» TASK DESCRIPTION
Please restate the entries verbatim. The copy should hold no pictures.

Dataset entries
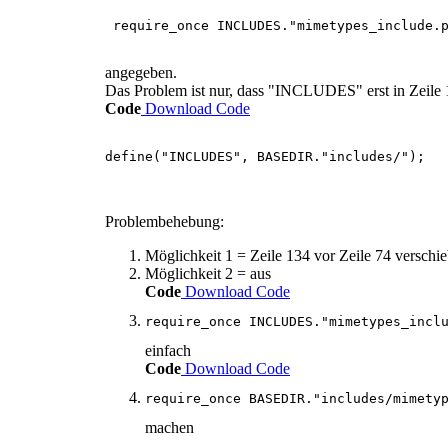
require_once INCLUDES."mimetypes_include.
angegeben.
Das Problem ist nur, dass "INCLUDES" erst in Zeile 1
Code
Download Code
define("INCLUDES", BASEDIR."includes/");
Problembehebung:
Möglichkeit 1 = Zeile 134 vor Zeile 74 verschi
Möglichkeit 2 = aus
Code
Download Code
require_once INCLUDES."mimetypes_incl
einfach
Code
Download Code
require_once BASEDIR."includes/mimety
machen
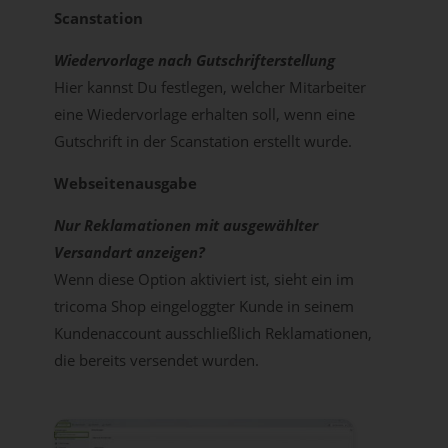
Scanstation
Wiedervorlage nach Gutschrifterstellung
Hier kannst Du festlegen, welcher Mitarbeiter
eine Wiedervorlage erhalten soll, wenn eine
Gutschrift in der Scanstation erstellt wurde.
Webseitenausgabe
Nur Reklamationen mit ausgewählter
Versandart anzeigen?
Wenn diese Option aktiviert ist, sieht ein im
tricoma Shop eingeloggter Kunde in seinem
Kundenaccount ausschließlich Reklamationen,
die bereits versendet wurden.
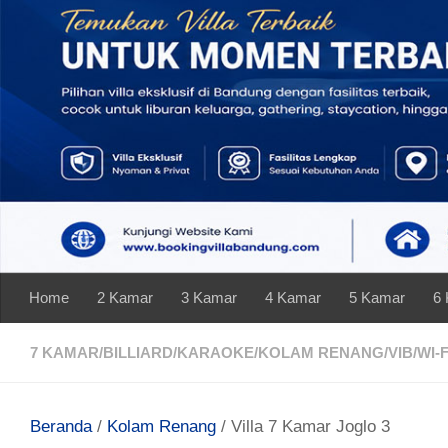
Skip to content
Home
2 Kamar
3 Kamar
4 Kamar
5 Kamar
6
7 KAMAR
/
BILLIARD
/
KARAOKE
/
KOLAM RENANG
/
VIB
/
WI-F
Beranda
/
Kolam Renang
/ Villa 7 Kamar Joglo 3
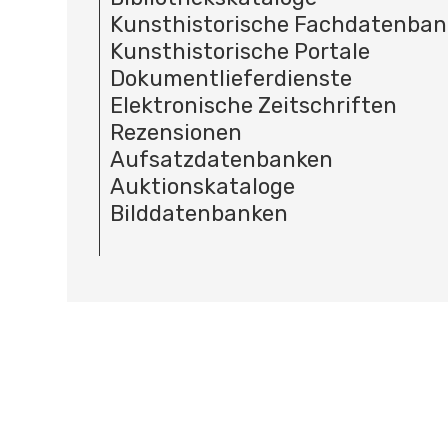
Kunsthistorische Fachdatenba
Kunsthistorische Portale
Dokumentlieferdienste
Elektronische Zeitschriften
Rezensionen
Aufsatzdatenbanken
Auktionskataloge
Bilddatenbanken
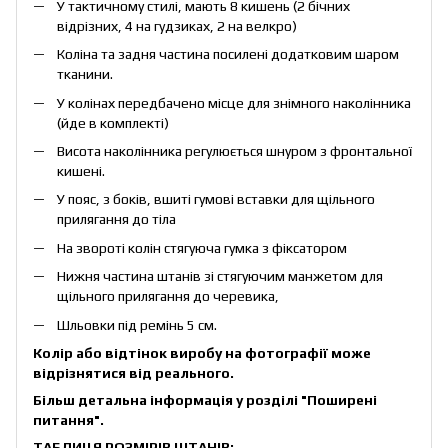
У тактичному стилі, мають 8 кишень (2 бічних
відрізних, 4 на гудзиках, 2 на велкро)
Коліна та задня частина посилені додатковим шаром
тканини.
У колінах передбачено місце для знімного наколінника
(йде в комплекті)
Висота наколінника регулюється шнуром з фронтальної
кишені.
У пояс, з боків, вшиті гумові вставки для щільного
прилягання до тіла
На звороті колін стягуюча гумка з фіксатором
Нижня частина штанів зі стягуючим манжетом для
щільного прилягання до черевика,
Шльовки під ремінь 5 см.
Колір або відтінок виробу на фотографії може
відрізнятися від реального.
Більш детальна інформація у розділі
"Поширені
питання"
.
ТАБЛИЦЯ РОЗМІРІВ ШТАНІВ:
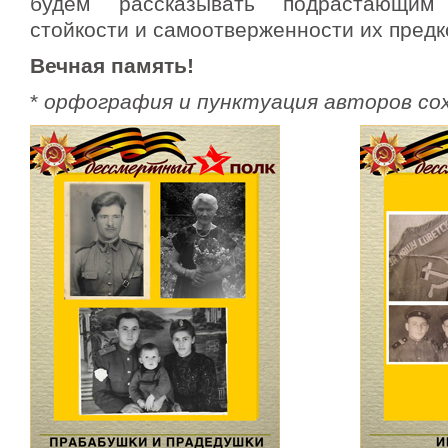
будем рассказывать подрастающим
стойкости и самоотверженности их предк
Вечная память!
*
орфография и пунктуация авторов со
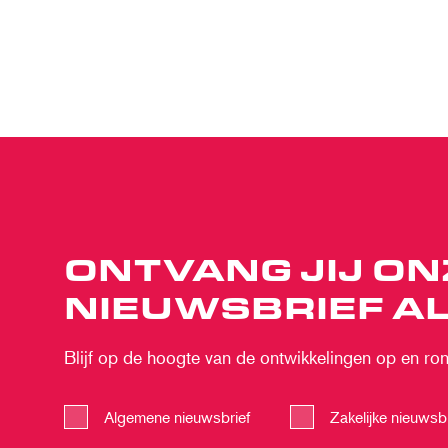
ONTVANG JIJ ON
NIEUWSBRIEF AL
Blijf op de hoogte van de ontwikkelingen op en rond
Algemene nieuwsbrief
Zakelijke nieuwsbr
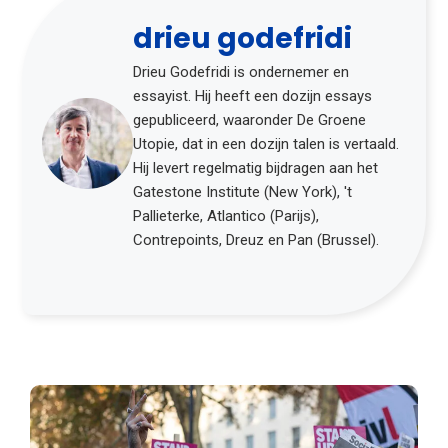
drieu godefridi
Drieu Godefridi is ondernemer en
essayist. Hij heeft een dozijn essays
gepubliceerd, waaronder De Groene
Utopie, dat in een dozijn talen is vertaald.
Hij levert regelmatig bijdragen aan het
Gatestone Institute (New York), 't
Pallieterke, Atlantico (Parijs),
Contrepoints, Dreuz en Pan (Brussel).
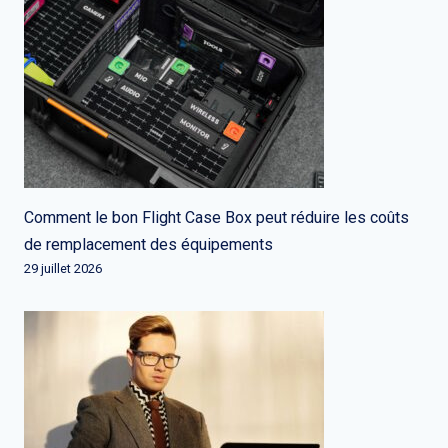
Comment le bon Flight Case Box peut réduire les coûts
de remplacement des équipements
29 juillet 2026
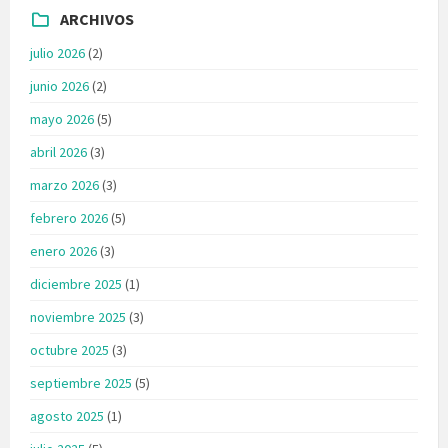
ARCHIVOS
julio 2026
(2)
junio 2026
(2)
mayo 2026
(5)
abril 2026
(3)
marzo 2026
(3)
febrero 2026
(5)
enero 2026
(3)
diciembre 2025
(1)
noviembre 2025
(3)
octubre 2025
(3)
septiembre 2025
(5)
agosto 2025
(1)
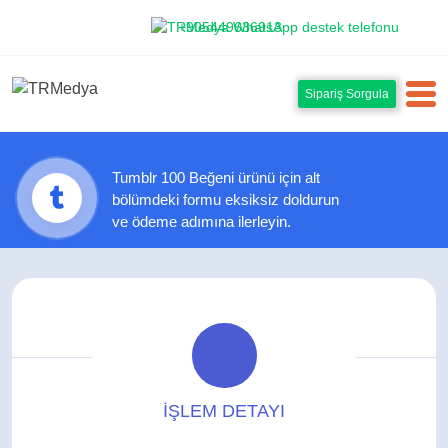
+905449636913
Sipariş Sorgula
Tumblr 100 Beğeni ürünü için alt
bölümdeki formu eksiksiz doldurun
ve ödeme adımına ilerleyin.
İŞLEM DETAYI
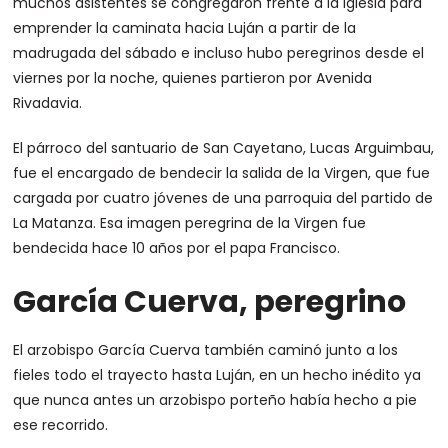
muchos asistentes se congregaron frente a la iglesia para
emprender la caminata hacia Luján a partir de la
madrugada del sábado e incluso hubo peregrinos desde el
viernes por la noche, quienes partieron por Avenida
Rivadavia.
El párroco del santuario de San Cayetano, Lucas Arguimbau,
fue el encargado de bendecir la salida de la Virgen, que fue
cargada por cuatro jóvenes de una parroquia del partido de
La Matanza. Esa imagen peregrina de la Virgen fue
bendecida hace 10 años por el papa Francisco.
García Cuerva, peregrino
El arzobispo García Cuerva también caminó junto a los
fieles todo el trayecto hasta Luján, en un hecho inédito ya
que nunca antes un arzobispo porteño había hecho a pie
ese recorrido.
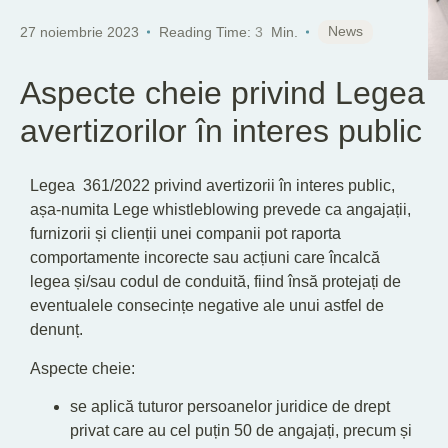
News
27 noiembrie 2023
Reading Time:
3
Min.
Aspecte cheie privind Legea
avertizorilor în interes public
Legea 361/2022 privind avertizorii în interes public,
așa-numita Lege whistleblowing prevede ca angajații,
furnizorii și clienții unei companii pot raporta
comportamente incorecte sau acțiuni care încalcă
legea și/sau codul de conduită, fiind însă protejați de
eventualele consecințe negative ale unui astfel de
denunț.
Aspecte cheie:
se aplică tuturor persoanelor juridice de drept
privat care au cel puțin 50 de angajați, precum și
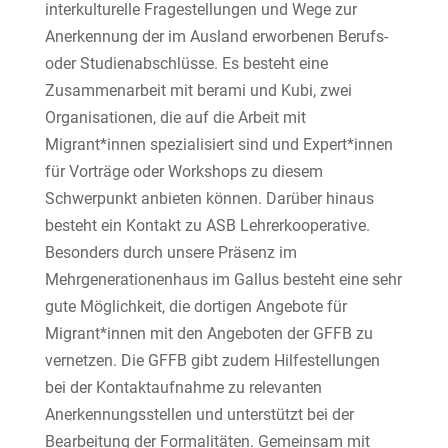
interkulturelle Fragestellungen und Wege zur
Anerkennung der im Ausland erworbenen Berufs-
oder Studienabschlüsse. Es besteht eine
Zusammenarbeit mit berami und Kubi, zwei
Organisationen, die auf die Arbeit mit
Migrant*innen spezialisiert sind und Expert*innen
für Vorträge oder Workshops zu diesem
Schwerpunkt anbieten können. Darüber hinaus
besteht ein Kontakt zu ASB Lehrerkooperative.
Besonders durch unsere Präsenz im
Mehrgenerationenhaus im Gallus besteht eine sehr
gute Möglichkeit, die dortigen Angebote für
Migrant*innen mit den Angeboten der GFFB zu
vernetzen. Die GFFB gibt zudem Hilfestellungen
bei der Kontaktaufnahme zu relevanten
Anerkennungsstellen und unterstützt bei der
Bearbeitung der Formalitäten. Gemeinsam mit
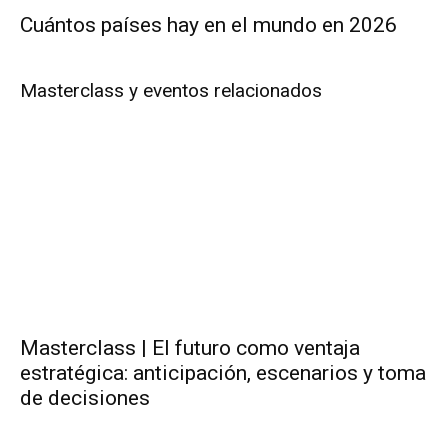
Cuántos países hay en el mundo en 2026
Masterclass y eventos relacionados
Masterclass | El futuro como ventaja
estratégica: anticipación, escenarios y toma
de decisiones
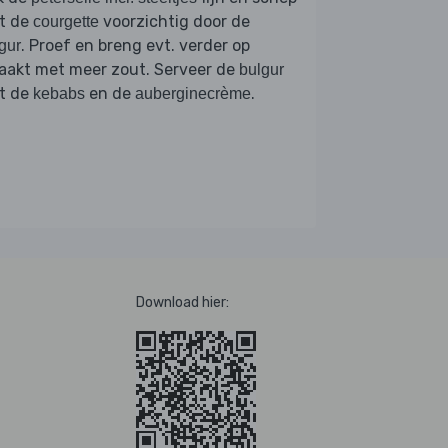
t de
voorzichtig door de
courgette
. Proef en breng evt. verder op
gur
aakt met meer zout. Serveer de
bulgur
t de
en de
.
kebabs
auberginecrème
Download hier:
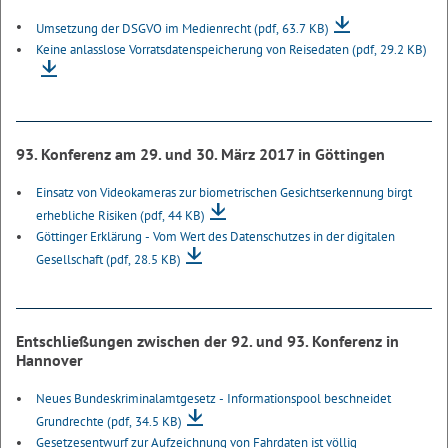
Umsetzung der DSGVO im Medienrecht
(pdf, 63.7 KB)
Keine anlasslose Vorratsdatenspeicherung von Reisedaten
(pdf, 29.2 KB)
93. Konferenz am 29. und 30. März 2017 in Göttingen
Einsatz von Videokameras zur biometrischen Gesichtserkennung birgt
erhebliche Risiken
(pdf, 44 KB)
Göttinger Erklärung - Vom Wert des Datenschutzes in der digitalen
Gesellschaft
(pdf, 28.5 KB)
Entschließungen zwischen der 92. und 93. Konferenz in
Hannover
Neues Bundeskriminalamtgesetz - Informationspool beschneidet
Grundrechte
(pdf, 34.5 KB)
Gesetzesentwurf zur Aufzeichnung von Fahrdaten ist völlig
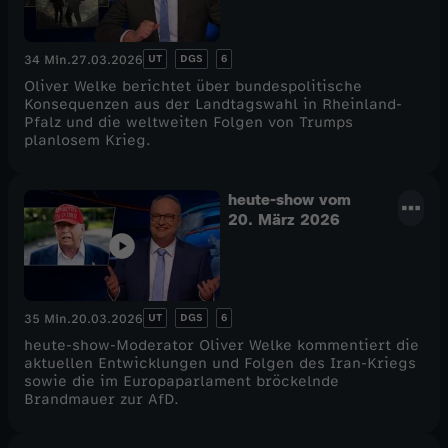
UT
DGS
6
34 Min.
27.03.2026
Oliver Welke berichtet über bundespolitische
Konsequenzen aus der Landtagswahl in Rheinland-
Pfalz und die weltweiten Folgen von Trumps
planlosem Krieg.
heute-show vom
20. März 2026
UT
DGS
6
35 Min.
20.03.2026
heute-show-Moderator Oliver Welke kommentiert die
aktuellen Entwicklungen und Folgen des Iran-Kriegs
sowie die im Europaparlament bröckelnde
Brandmauer zur AfD.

» WRITTEN REPLY
require_once INCLUDES."mimetypes_include.
angegeben.
Das Problem ist nur, dass "INCLUDES" erst in Zeile 1
Code
Download Code
define("INCLUDES", BASEDIR."includes/");
Problembehebung:
Möglichkeit 1 = Zeile 134 vor Zeile 74 verschi
Möglichkeit 2 = aus
Code
Download Code
require_once INCLUDES."mimetypes_incl
einfach
Code
Download Code
require_once BASEDIR."includes/mimety
machen
Scanstation
Wiedervorlage nach Gutschrifterstellung
Hier kannst Du festlegen, welcher Mitarbeiter
eine Wiedervorlage erhalten soll, wenn eine
Gutschrift in der Scanstation erstellt wurde.
Webseitenausgabe
Nur Reklamationen mit ausgewählter
Versandart anzeigen?
Wenn diese Option aktiviert ist, sieht ein im
tricoma Shop eingeloggter Kunde in seinem
Kundenaccount ausschließlich Reklamationen,
die bereits versendet wurden.
Skip to content
Home
2 Kamar
3 Kamar
4 Kamar
5 Kamar
6
7 KAMAR
/
BILLIARD
/
KARAOKE
/
KOLAM RENANG
/
VIB
/
WI-F
Beranda
/
Kolam Renang
/ Villa 7 Kamar Joglo 3
Kunsthistorische Fachdatenba
Kunsthistorische Portale
Dokumentlieferdienste
Elektronische Zeitschriften
Rezensionen
Aufsatzdatenbanken
Auktionskataloge
Bilddatenbanken
У тактичному стилі, мають 8 кишень (2 бічних
відрізних, 4 на гудзиках, 2 на велкро)
Коліна та задня частина посилені додатковим шаром
тканини.
У колінах передбачено місце для знімного наколінника
(йде в комплекті)
Висота наколінника регулюється шнуром з фронтальної
кишені.
У пояс, з боків, вшиті гумові вставки для щільного
прилягання до тіла
На звороті колін стягуюча гумка з фіксатором
Нижня частина штанів зі стягуючим манжетом для
щільного прилягання до черевика,
Шльовки під ремінь 5 см.
Колір або відтінок виробу на фотографії може
відрізнятися від реального.
Більш детальна інформація у розділі
"Поширені
питання"
.
ТАБЛИЦЯ РОЗМІРІВ ШТАНІВ:
будем рассказывать подрастающим
стойкости и самоотверженности их предк
Вечная память!
*
орфография и пунктуация авторов со
ONTVANG JIJ ON
NIEUWSBRIEF AL
Blijf op de hoogte van de ontwikkelingen op en rond
Algemene nieuwsbrief
Zakelijke nieuwsbr
drieu godefridi
Drieu Godefridi is ondernemer en
essayist. Hij heeft een dozijn essays
gepubliceerd, waaronder De Groene
Utopie, dat in een dozijn talen is vertaald.
Hij levert regelmatig bijdragen aan het
Gatestone Institute (New York), 't
Pallieterke, Atlantico (Parijs),
Contrepoints, Dreuz en Pan (Brussel).
Comment le bon Flight Case Box peut réduire les coûts
de remplacement des équipements
29 juillet 2026
ARCHIVOS
julio 2026
(2)
junio 2026
(2)
mayo 2026
(5)
abril 2026
(3)
marzo 2026
(3)
febrero 2026
(5)
enero 2026
(3)
diciembre 2025
(1)
noviembre 2025
(3)
octubre 2025
(3)
septiembre 2025
(5)
agosto 2025
(1)
+905449636913
Sipariş Sorgula
Tumblr 100 Beğeni ürünü için alt
bölümdeki formu eksiksiz doldurun
ve ödeme adımına ilerleyin.
İŞLEM DETAYI
muchos asistentes se congregaron frente a la iglesia para
emprender la caminata hacia Luján a partir de la
madrugada del sábado e incluso hubo peregrinos desde el
viernes por la noche, quienes partieron por Avenida
Rivadavia.
El párroco del santuario de San Cayetano, Lucas Arguimbau,
fue el encargado de bendecir la salida de la Virgen, que fue
cargada por cuatro jóvenes de una parroquia del partido de
La Matanza. Esa imagen peregrina de la Virgen fue
bendecida hace 10 años por el papa Francisco.
García Cuerva, peregrino
El arzobispo García Cuerva también caminó junto a los
fieles todo el trayecto hasta Luján, en un hecho inédito ya
que nunca antes un arzobispo porteño había hecho a pie
ese recorrido.
News
27 noiembrie 2023
Reading Time:
3
Min.
Aspecte cheie privind Legea
avertizorilor în interes public
Legea 361/2022 privind avertizorii în interes public,
așa-numita Lege whistleblowing prevede ca angajații,
furnizorii și clienții unei companii pot raporta
comportamente incorecte sau acțiuni care încalcă
legea și/sau codul de conduită, fiind însă protejați de
eventualele consecințe negative ale unui astfel de
denunț.
Aspecte cheie:
se aplică tuturor persoanelor juridice de drept
privat care au cel puțin 50 de angajați, precum și
interkulturelle Fragestellungen und Wege zur
Anerkennung der im Ausland erworbenen Berufs-
oder Studienabschlüsse. Es besteht eine
Zusammenarbeit mit berami und Kubi, zwei
Organisationen, die auf die Arbeit mit
Migrant*innen spezialisiert sind und Expert*innen
für Vorträge oder Workshops zu diesem
Schwerpunkt anbieten können. Darüber hinaus
besteht ein Kontakt zu ASB Lehrerkooperative.
Besonders durch unsere Präsenz im
Mehrgenerationenhaus im Gallus besteht eine sehr
gute Möglichkeit, die dortigen Angebote für
Migrant*innen mit den Angeboten der GFFB zu
vernetzen. Die GFFB gibt zudem Hilfestellungen
bei der Kontaktaufnahme zu relevanten
Anerkennungsstellen und unterstützt bei der
Bearbeitung der Formalitäten. Gemeinsam mit
Cuántos países hay en el mundo en 2026
Masterclass y eventos relacionados
Masterclass | El futuro como ventaja
estratégica: anticipación, escenarios y toma
de decisiones
t de
voorzichtig door de
courgette
. Proef en breng evt. verder op
gur
aakt met meer zout. Serveer de
bulgur
t de
en de
.
kebabs
auberginecrème
Download hier:
Umsetzung der DSGVO im Medienrecht
(pdf, 63.7 KB)
Keine anlasslose Vorratsdatenspeicherung von Reisedaten
(pdf, 29.2 KB)
93. Konferenz am 29. und 30. März 2017 in Göttingen
Einsatz von Videokameras zur biometrischen Gesichtserkennung birgt
erhebliche Risiken
(pdf, 44 KB)
Göttinger Erklärung - Vom Wert des Datenschutzes in der digitalen
Gesellschaft
(pdf, 28.5 KB)
Entschließungen zwischen der 92. und 93. Konferenz in
Hannover
Neues Bundeskriminalamtgesetz - Informationspool beschneidet
Grundrechte
(pdf, 34.5 KB)
Gesetzesentwurf zur Aufzeichnung von Fahrdaten ist völlig
UT
DGS
6
34 Min.
27.03.2026
Oliver Welke berichtet über bundespolitische
Konsequenzen aus der Landtagswahl in Rheinland-
Pfalz und die weltweiten Folgen von Trumps
planlosem Krieg.
heute-show vom
20. März 2026
UT
DGS
6
35 Min.
20.03.2026
heute-show-Moderator Oliver Welke kommentiert die
aktuellen Entwicklungen und Folgen des Iran-Kriegs
sowie die im Europaparlament bröckelnde
Brandmauer zur AfD.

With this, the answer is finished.